**DESCRIPTION OF THE TASK**: Quote exactly and only this range of lines in the data below: the line that holds "πακέτο να περιλαμβάνει" to the line that holds "τερη σημασία οι 70 ATACMS", both included.

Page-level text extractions
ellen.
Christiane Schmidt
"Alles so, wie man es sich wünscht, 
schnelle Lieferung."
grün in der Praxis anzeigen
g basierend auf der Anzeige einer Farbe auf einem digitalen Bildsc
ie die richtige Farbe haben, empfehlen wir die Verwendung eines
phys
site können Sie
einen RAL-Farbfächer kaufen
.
--
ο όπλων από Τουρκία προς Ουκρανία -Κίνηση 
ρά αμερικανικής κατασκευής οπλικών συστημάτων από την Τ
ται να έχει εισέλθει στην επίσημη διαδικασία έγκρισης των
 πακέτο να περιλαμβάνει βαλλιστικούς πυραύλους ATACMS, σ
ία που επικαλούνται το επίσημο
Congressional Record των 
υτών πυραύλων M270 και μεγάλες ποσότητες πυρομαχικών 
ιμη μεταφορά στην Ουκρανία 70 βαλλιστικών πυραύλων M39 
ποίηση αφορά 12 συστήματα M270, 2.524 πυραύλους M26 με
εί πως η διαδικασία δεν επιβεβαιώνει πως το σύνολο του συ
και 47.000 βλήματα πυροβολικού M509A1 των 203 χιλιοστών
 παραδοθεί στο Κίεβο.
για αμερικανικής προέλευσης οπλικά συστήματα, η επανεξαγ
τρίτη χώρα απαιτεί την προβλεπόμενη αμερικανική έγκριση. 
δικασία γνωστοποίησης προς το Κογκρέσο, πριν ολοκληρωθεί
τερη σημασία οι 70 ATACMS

**OUTPUT**:
 πακέτο να περιλαμβάνει βαλλιστικούς πυραύλους ATACMS, σ
ία που επικαλούνται το επίσημο
Congressional Record των 
υτών πυραύλων M270 και μεγάλες ποσότητες πυρομαχικών 
ιμη μεταφορά στην Ουκρανία 70 βαλλιστικών πυραύλων M39 
ποίηση αφορά 12 συστήματα M270, 2.524 πυραύλους M26 με
εί πως η διαδικασία δεν επιβεβαιώνει πως το σύνολο του συ
και 47.000 βλήματα πυροβολικού M509A1 των 203 χιλιοστών
 παραδοθεί στο Κίεβο.
για αμερικανικής προέλευσης οπλικά συστήματα, η επανεξαγ
τρίτη χώρα απαιτεί την προβλεπόμενη αμερικανική έγκριση. 
δικασία γνωστοποίησης προς το Κογκρέσο, πριν ολοκληρωθεί
τερη σημασία οι 70 ATACMS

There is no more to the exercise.